Executive shall be eligible for an annual performance bonus in amounts between
0
and 100 percent of his Base Salary based upon his individual performance
and
achievement by the Company of overall objectives as determined by the
compensation committee of the Board of Directors (“Compensation
Committee”).
The
target range for Executive’s performance bonus will be between 50% and 100% of
his base salary.
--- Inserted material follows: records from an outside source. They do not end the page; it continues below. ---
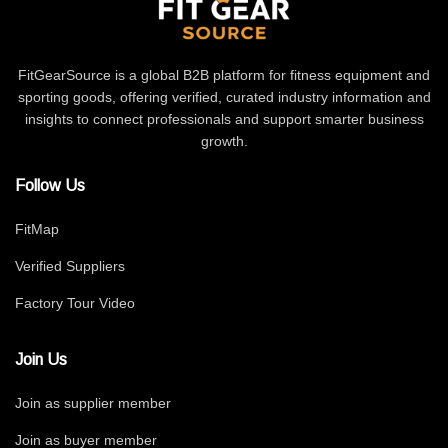
FitGearSource is a global B2B platform for fitness equipment and
sporting goods, offering verified, curated industry information and
insights to connect professionals and support smarter business
growth.
Follow Us
FitMap
Verified Suppliers
Factory Tour Video
Join Us
Join as supplier member
Join as buyer member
The Company agrees that Executive shall be entitled to receive
a cash bonus of not less than $122,500 for his services for the full year
2006,
which shall be payable in the 2007 calendar year.
2.3 Expenses.
The
Company shall pay or reimburse Executive in accordance with the Company’s normal
practices any travel, hotel and other expenses or disbursements reasonably
incurred or paid by Executive hereunder in connection with the services
performed by Executive, in each case upon presentation by Executive of itemized
accounts of such expenditures or such other supporting information as the
Company may require.
3.1 Incentive
Plan.
Executive shall be eligible for option grants and performance share unit
awards
under the Company’s Amended and Restated 1996 Stock Incentive Plan (the
“Plan”),
and
the Guidelines adopted to implement the Plan. Upon approval by the Compensation
Committee, the Company shall grant Executive options to purchase 25,000 shares
of Company stock at an exercise price based on the price of the stock on
the
trading day immediately preceding the start date (“Start
Date”)
of his
employment, determined in accordance with the Plan and pursuant to a stock
option award agreement. The options would vest one-third on the Start Date,
one-third on the one year anniversary of the Start Date, and one-third on
the
two year anniversary of the Start Date. In addition the Compensation Committee
shall be asked to approve a grant of 15,000 restricted stock shares, which
grant
will vest one-third on the one year anniversary of the Start Date, one-third
on
the two year anniversary of the Start Date, and one-third on the three year
anniversary of the Start Date.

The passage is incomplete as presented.